• Work request:
The records below need to be repeated exactly, though not their pictures.
=== Material provided ===
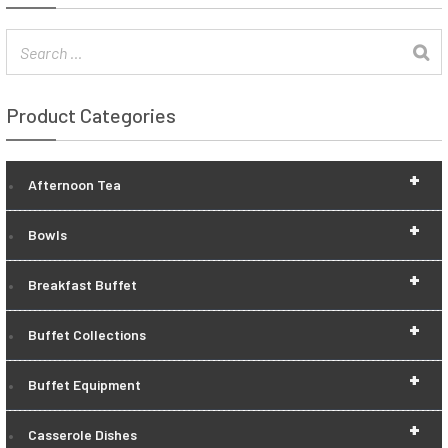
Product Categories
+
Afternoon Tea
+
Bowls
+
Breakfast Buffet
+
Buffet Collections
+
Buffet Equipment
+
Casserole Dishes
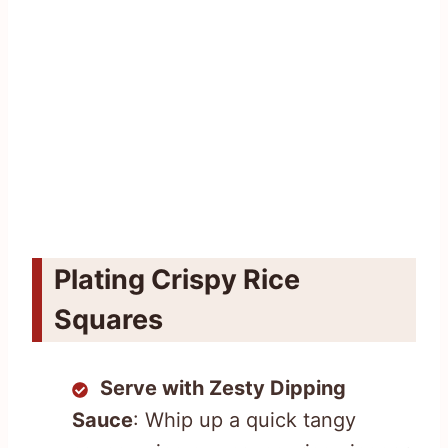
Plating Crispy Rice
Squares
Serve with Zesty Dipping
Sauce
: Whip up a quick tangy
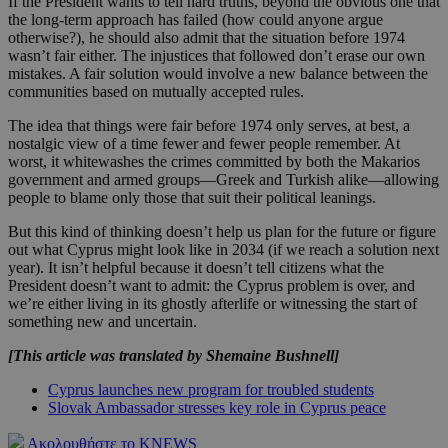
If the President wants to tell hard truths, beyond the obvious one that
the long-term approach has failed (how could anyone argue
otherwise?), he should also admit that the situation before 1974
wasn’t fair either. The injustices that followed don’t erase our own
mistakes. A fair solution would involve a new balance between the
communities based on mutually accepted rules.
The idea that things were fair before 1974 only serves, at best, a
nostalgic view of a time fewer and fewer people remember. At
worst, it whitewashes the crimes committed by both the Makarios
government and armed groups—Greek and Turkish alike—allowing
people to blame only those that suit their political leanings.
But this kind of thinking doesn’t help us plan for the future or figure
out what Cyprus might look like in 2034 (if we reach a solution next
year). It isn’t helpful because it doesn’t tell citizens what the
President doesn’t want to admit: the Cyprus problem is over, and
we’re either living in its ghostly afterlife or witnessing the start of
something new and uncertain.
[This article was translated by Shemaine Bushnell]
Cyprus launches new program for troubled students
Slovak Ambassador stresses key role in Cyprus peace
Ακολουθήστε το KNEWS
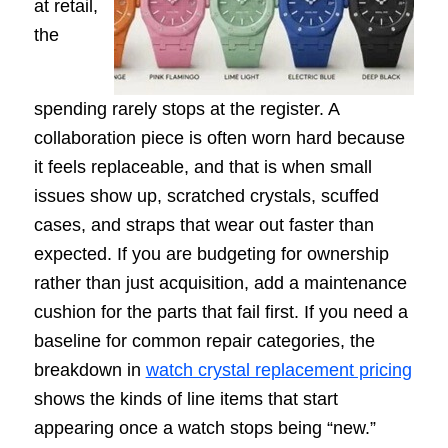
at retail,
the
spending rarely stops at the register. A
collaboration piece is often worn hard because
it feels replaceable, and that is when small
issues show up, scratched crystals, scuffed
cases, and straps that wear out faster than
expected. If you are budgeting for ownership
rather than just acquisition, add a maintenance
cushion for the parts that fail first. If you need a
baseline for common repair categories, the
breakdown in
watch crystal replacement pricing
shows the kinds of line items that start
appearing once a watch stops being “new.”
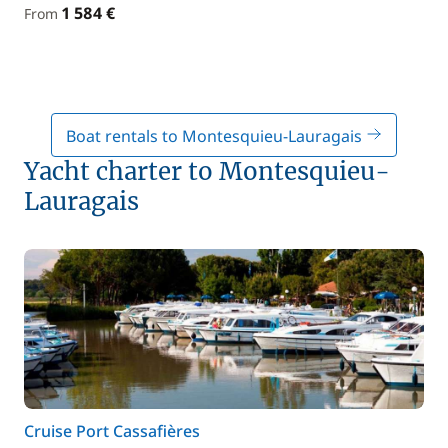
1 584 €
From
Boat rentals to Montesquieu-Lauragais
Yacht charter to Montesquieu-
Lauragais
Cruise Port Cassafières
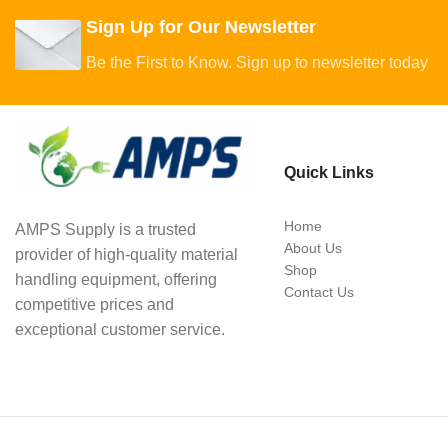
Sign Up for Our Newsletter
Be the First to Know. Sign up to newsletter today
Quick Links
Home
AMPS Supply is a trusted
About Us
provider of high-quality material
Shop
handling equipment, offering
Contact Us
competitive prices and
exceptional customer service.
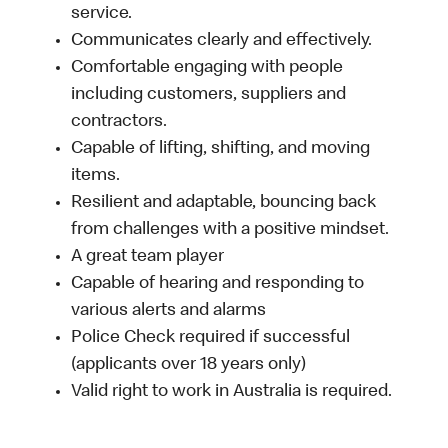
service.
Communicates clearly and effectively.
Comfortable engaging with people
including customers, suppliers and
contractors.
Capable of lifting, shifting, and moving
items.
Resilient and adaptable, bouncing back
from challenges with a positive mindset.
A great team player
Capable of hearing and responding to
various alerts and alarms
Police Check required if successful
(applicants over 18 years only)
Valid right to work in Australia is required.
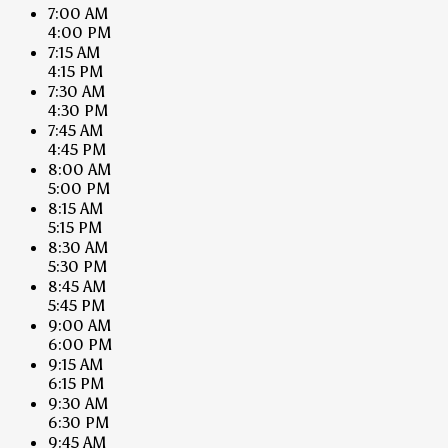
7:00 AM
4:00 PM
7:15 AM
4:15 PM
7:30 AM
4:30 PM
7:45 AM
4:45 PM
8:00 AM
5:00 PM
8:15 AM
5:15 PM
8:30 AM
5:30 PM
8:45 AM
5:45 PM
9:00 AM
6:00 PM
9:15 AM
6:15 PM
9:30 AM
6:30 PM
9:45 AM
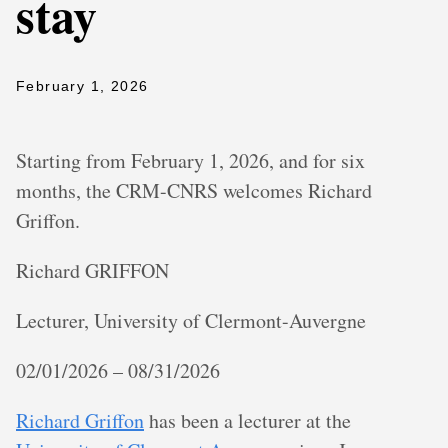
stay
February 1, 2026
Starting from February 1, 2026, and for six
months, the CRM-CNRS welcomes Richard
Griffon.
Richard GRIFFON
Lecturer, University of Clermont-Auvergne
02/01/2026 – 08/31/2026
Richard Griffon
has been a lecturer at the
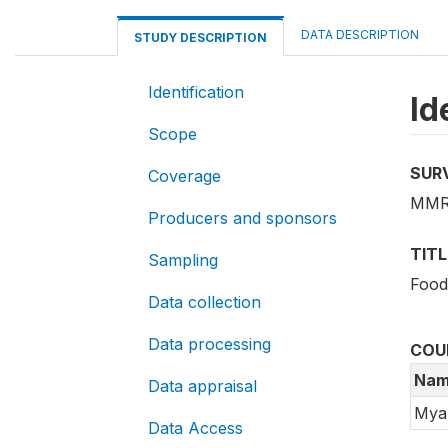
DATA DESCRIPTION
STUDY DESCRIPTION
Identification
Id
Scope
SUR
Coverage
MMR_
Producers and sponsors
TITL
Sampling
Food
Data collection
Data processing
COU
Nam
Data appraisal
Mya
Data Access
===
• Written response:
Product Categories
+
Afternoon Tea
+
Bowls
+
Breakfast Buffet
+
Buffet Collections
+
Buffet Equipment
+
Casserole Dishes
Plating Crispy Rice
Squares
Serve with Zesty Dipping
Sauce
: Whip up a quick tangy
If the President wants to tell hard truths, beyond the obvious one that
the long-term approach has failed (how could anyone argue
otherwise?), he should also admit that the situation before 1974
wasn’t fair either. The injustices that followed don’t erase our own
mistakes. A fair solution would involve a new balance between the
communities based on mutually accepted rules.
The idea that things were fair before 1974 only serves, at best, a
nostalgic view of a time fewer and fewer people remember. At
worst, it whitewashes the crimes committed by both the Makarios
government and armed groups—Greek and Turkish alike—allowing
people to blame only those that suit their political leanings.
But this kind of thinking doesn’t help us plan for the future or figure
out what Cyprus might look like in 2034 (if we reach a solution next
year). It isn’t helpful because it doesn’t tell citizens what the
President doesn’t want to admit: the Cyprus problem is over, and
we’re either living in its ghostly afterlife or witnessing the start of
something new and uncertain.
[This article was translated by Shemaine Bushnell]
Cyprus launches new program for troubled students
Slovak Ambassador stresses key role in Cyprus peace
Ακολουθήστε το KNEWS
at retail,
the
spending rarely stops at the register. A
collaboration piece is often worn hard because
it feels replaceable, and that is when small
issues show up, scratched crystals, scuffed
cases, and straps that wear out faster than
expected. If you are budgeting for ownership
rather than just acquisition, add a maintenance
cushion for the parts that fail first. If you need a
baseline for common repair categories, the
breakdown in
watch crystal replacement pricing
shows the kinds of line items that start
appearing once a watch stops being “new.”
1 584 €
From
Boat rentals to Montesquieu-Lauragais
Yacht charter to Montesquieu-
Lauragais
Cruise Port Cassafières
Sign Up for Our Newsletter
Be the First to Know. Sign up to newsletter today
Quick Links
Home
AMPS Supply is a trusted
About Us
provider of high-quality material
Shop
handling equipment, offering
Contact Us
competitive prices and
exceptional customer service.
service.
Communicates clearly and effectively.
Comfortable engaging with people
including customers, suppliers and
contractors.
Capable of lifting, shifting, and moving
items.
Resilient and adaptable, bouncing back
from challenges with a positive mindset.
A great team player
Capable of hearing and responding to
various alerts and alarms
Police Check required if successful
(applicants over 18 years only)
Valid right to work in Australia is required.
7:00 AM
4:00 PM
7:15 AM
4:15 PM
7:30 AM
4:30 PM
7:45 AM
4:45 PM
8:00 AM
5:00 PM
8:15 AM
5:15 PM
8:30 AM
5:30 PM
8:45 AM
5:45 PM
9:00 AM
6:00 PM
9:15 AM
6:15 PM
9:30 AM
6:30 PM
9:45 AM
stay
February 1, 2026
Starting from February 1, 2026, and for six
months, the CRM-CNRS welcomes Richard
Griffon.
Richard GRIFFON
Lecturer, University of Clermont-Auvergne
02/01/2026 – 08/31/2026
Richard Griffon
has been a lecturer at the
DATA DESCRIPTION
STUDY DESCRIPTION
Identification
Id
Scope
SUR
Coverage
MMR_
Producers and sponsors
TITL
Sampling
Food
Data collection
Data processing
COU
Nam
Data appraisal
Mya
Data Access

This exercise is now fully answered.